We arrive at the airport and need to find our way to the cargo building. Someone points us to the old and slightly mangled purple workers’ bus across the road. We wave to them as they start driving off as we approached. I think they too incredulous that we might want to board but open the doors anyway, and wave us in when we tell them where we want to go. We seem to be driving in the right direction but the driver’s mate calls someone and asks where the cargo place is. Oh ho… That’s not sounding good. And now we seem to be heading out on the freeway… Rats… Then the bus pulls over to the side of the 4 lane road and says ‘there’. There?! This is where we had to walk through!

This way to Delhi airport cargo terminal

This way to Delhi airport cargo terminal

And they were quite right, that path did eventually lead us to a customs gate with a guard and his machine gun. (We haven’t mentioned this before, but there are machine guns everywhere, and often carried or resting in dubious ways.) We need an entry pass so up to a little office we go. The queue suddenly grows behind us as we have given our Australian passports which they are not familiar with. As we leave with our entry pass, a sikh who has just arrived goes straight to the counter, pushing past everybody. A small shouting match erupts, which brings the machine gun toting guard to the office, away from his post. And so we walk straight through the unmanned post into the secure customs area!!

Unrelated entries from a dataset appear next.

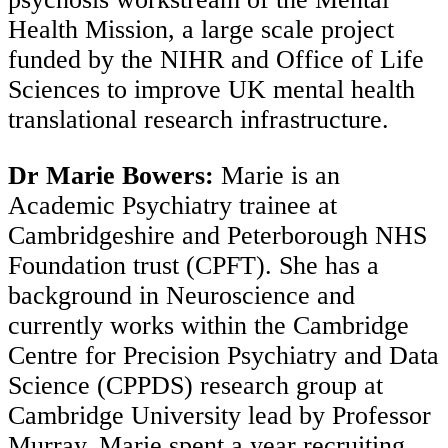
Health Mission, a large scale project
funded by the NIHR and Office of Life
Sciences to improve UK mental health
translational research infrastructure.
Dr Marie Bowers:
Marie is an
Academic Psychiatry trainee at
Cambridgeshire and Peterborough NHS
Foundation trust (CPFT). She has a
background in Neuroscience and
currently works within the Cambridge
Centre for Precision Psychiatry and Data
Science (CPPDS) research group at
Cambridge University lead by Professor
Murray. Marie spent a year recruiting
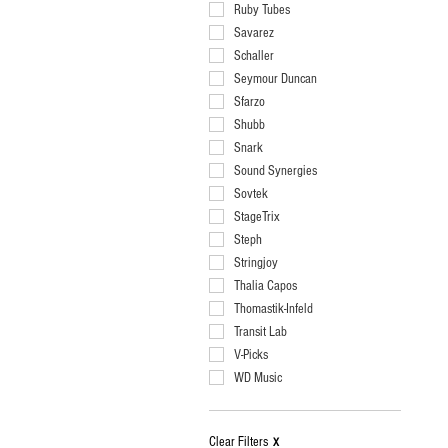
Ruby Tubes
Savarez
Schaller
Seymour Duncan
Sfarzo
Shubb
Snark
Sound Synergies
Sovtek
StageTrix
Steph
Stringjoy
Thalia Capos
Thomastik-Infeld
Transit Lab
V-Picks
WD Music
Clear Filters
X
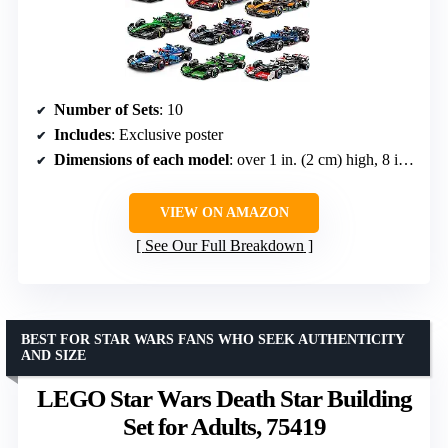
Number of Sets
: 10
Includes
: Exclusive poster
Dimensions of each model
: over 1 in. (2 cm) high, 8 in. (20 cm) long, 3 in. (7 cm) wide
VIEW ON AMAZON
See Our Full Breakdown
BEST FOR STAR WARS FANS WHO SEEK AUTHENTICITY
AND SIZE
LEGO Star Wars Death Star Building
Set for Adults, 75419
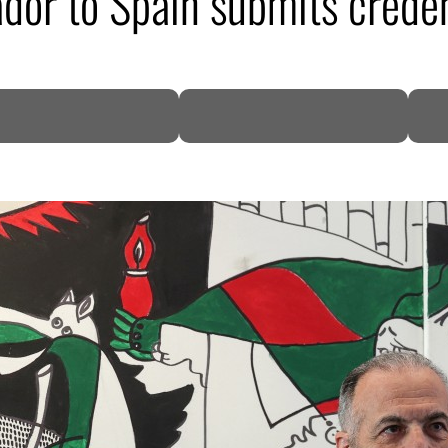
ador to Spain submits creden
DP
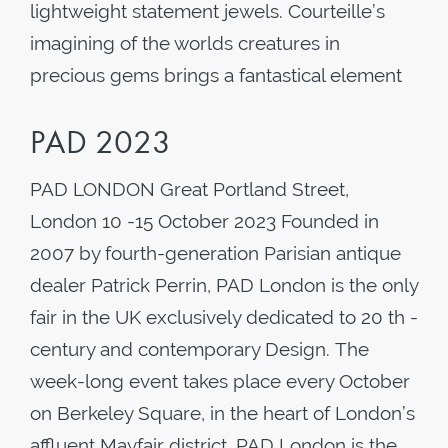
lightweight statement jewels. Courteille’s
imagining of the worlds creatures in
precious gems brings a fantastical element
PAD 2023
PAD LONDON Great Portland Street,
London 10 -15 October 2023 Founded in
2007 by fourth-generation Parisian antique
dealer Patrick Perrin, PAD London is the only
fair in the UK exclusively dedicated to 20 th -
century and contemporary Design. The
week-long event takes place every October
on Berkeley Square, in the heart of London’s
affluent Mayfair district. PAD London is the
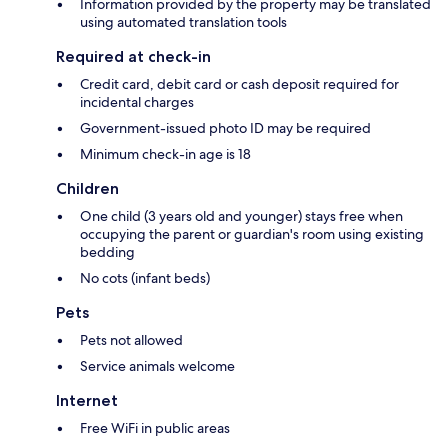
Information provided by the property may be translated
using automated translation tools
Required at check-in
Credit card, debit card or cash deposit required for
incidental charges
Government-issued photo ID may be required
Minimum check-in age is 18
Children
One child (3 years old and younger) stays free when
occupying the parent or guardian's room using existing
bedding
No cots (infant beds)
Pets
Pets not allowed
Service animals welcome
Internet
Free WiFi in public areas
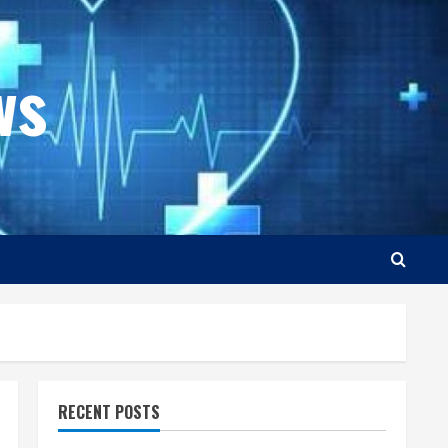
ws
RECENT POSTS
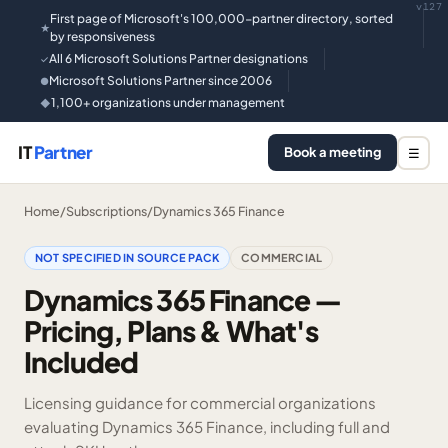
v127
First page of Microsoft's 100,000-partner directory, sorted
★
by responsiveness
All 6 Microsoft Solutions Partner designations
✓
Microsoft Solutions Partner since 2006
●
1,100+ organizations under management
◆
IT
Partner
Book a meeting
☰
Home
/
Subscriptions
/
Dynamics 365 Finance
NOT SPECIFIED IN SOURCE PACK
COMMERCIAL
Dynamics 365 Finance —
Pricing, Plans & What's
Included
Licensing guidance for commercial organizations
evaluating Dynamics 365 Finance, including full and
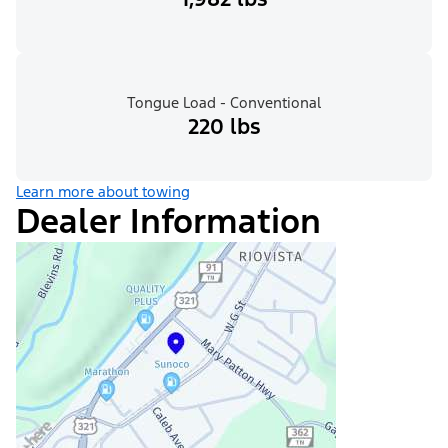
Tongue Load - Conventional
220 lbs
Learn more about towing
Dealer Information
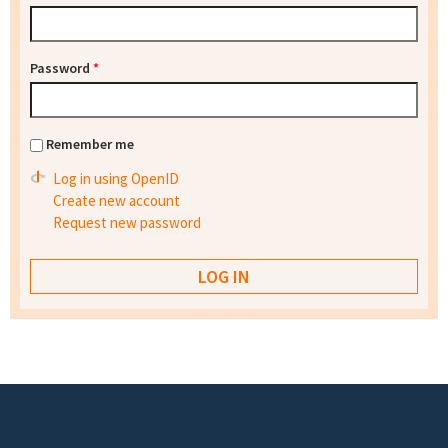
Password
*
Remember me
Log in using OpenID
Create new account
Request new password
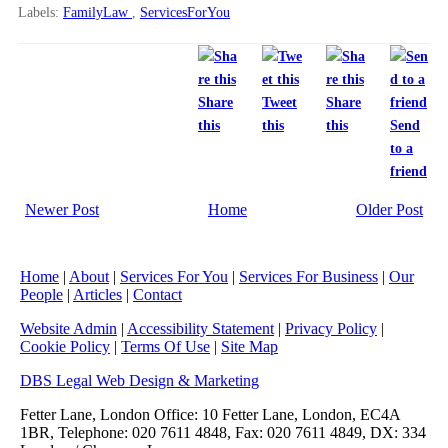
Labels:
FamilyLaw
,
ServicesForYou
Share
Tweet
Share
this
this
this
Send
to a
friend
Newer Post
Home
Older Post
Home
|
About
|
Services For You
|
Services For Business
|
Our
People
|
Articles
|
Contact
Website Admin
|
Accessibility Statement
|
Privacy Policy
|
Cookie Policy
|
Terms Of Use
|
Site Map
DBS Legal Web Design & Marketing
Fetter Lane, London Office: 10 Fetter Lane, London, EC4A
1BR, Telephone: 020 7611 4848, Fax: 020 7611 4849, DX: 334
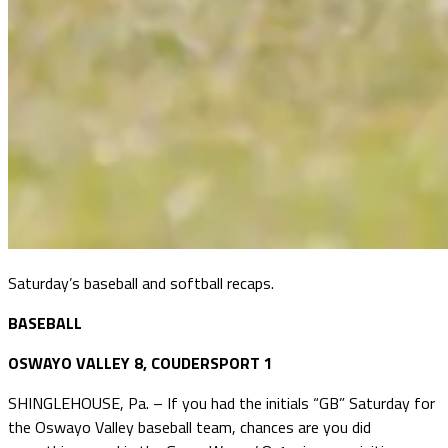
Saturday’s baseball and softball recaps.
BASEBALL
OSWAYO VALLEY 8, COUDERSPORT 1
SHINGLEHOUSE, Pa. – If you had the initials “GB” Saturday for
the Oswayo Valley baseball team, chances are you did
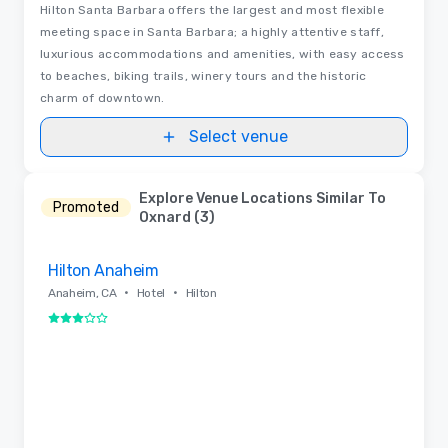
Hilton Santa Barbara offers the largest and most flexible
meeting space in Santa Barbara; a highly attentive staff,
luxurious accommodations and amenities, with easy access
to beaches, biking trails, winery tours and the historic
charm of downtown.
Select venue
Explore Venue Locations Similar To
Promoted
Oxnard (3)
Removed from favorites
Hilton Anaheim
•
•
Anaheim, CA
Hotel
Hilton
3 out of 5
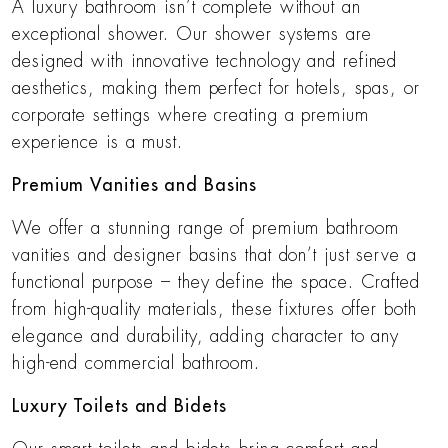
A luxury bathroom isn’t complete without an
exceptional shower. Our shower systems are
designed with innovative technology and refined
aesthetics, making them perfect for hotels, spas, or
corporate settings where creating a premium
experience is a must.
Premium Vanities and Basins
We offer a stunning range of premium bathroom
vanities and designer basins that don’t just serve a
functional purpose – they define the space. Crafted
from high-quality materials, these fixtures offer both
elegance and durability, adding character to any
high-end commercial bathroom.
Luxury Toilets and Bidets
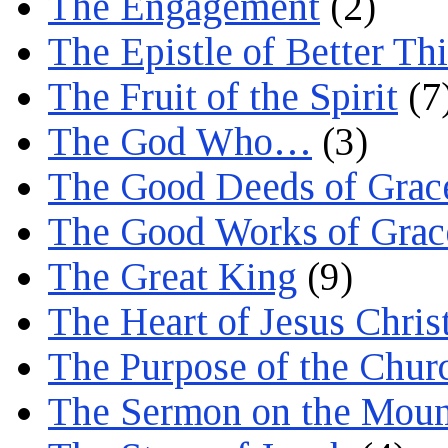
The Engagement
(2)
The Epistle of Better Th
The Fruit of the Spirit
(7
The God Who…
(3)
The Good Deeds of Grac
The Good Works of Grac
The Great King
(9)
The Heart of Jesus Chris
The Purpose of the Chur
The Sermon on the Moun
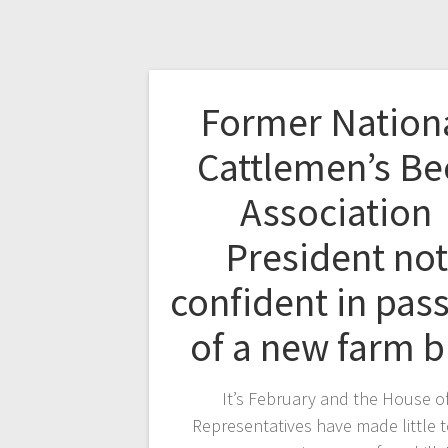
Former Nation
Cattlemen’s Be
Association
President not
confident in pas
of a new farm b
It’s February and the House o
Representatives have made little 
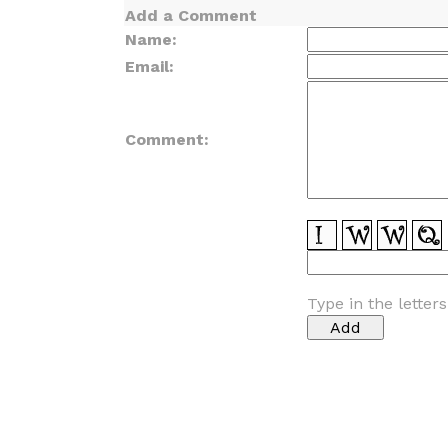
Add a Comment
Name:
Email:
Comment:
Type in the letter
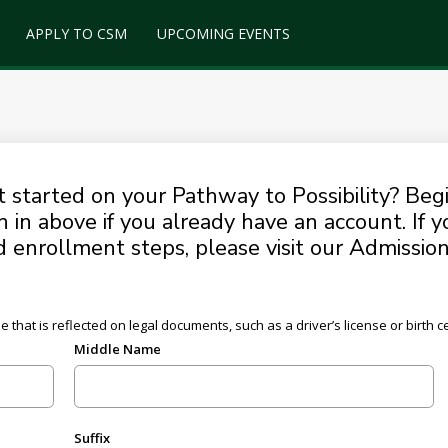
APPLY TO CSM
UPCOMING EVENTS
started on your Pathway to Possibility? Begi
n in above if you already have an account. If 
enrollment steps, please visit our Admissio
hat is reflected on legal documents, such as a driver’s license or birth cer
Middle Name
Suffix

After completing step 1 of a very long process, and with our duly stamped and paid for Delivery Order form, we need to find the next office. This where we meet up with Kristjan. The officer will be there in 5′ he’s been told for the past half hour. When we are told this, Anthony and I both burst out laughing. We just know it won’t be 5′. Eventually, an official arrives and calls us into another office. Carnets. We hand over our carnets. You want some tea? Oh yes, that would be lovely. We wait. Not sure what for, 2 more men are asked to make us tea which never arrived. Then our official calmly tells us we first need to go to the new customs house to sort out the bond. But we have carnets. Yes you need carnets but also bond. Maybe the bond man is the one who stamps the carnet we think. So we set off. It is now hot. And the new customs building is not next door. More like a kilometer away!!…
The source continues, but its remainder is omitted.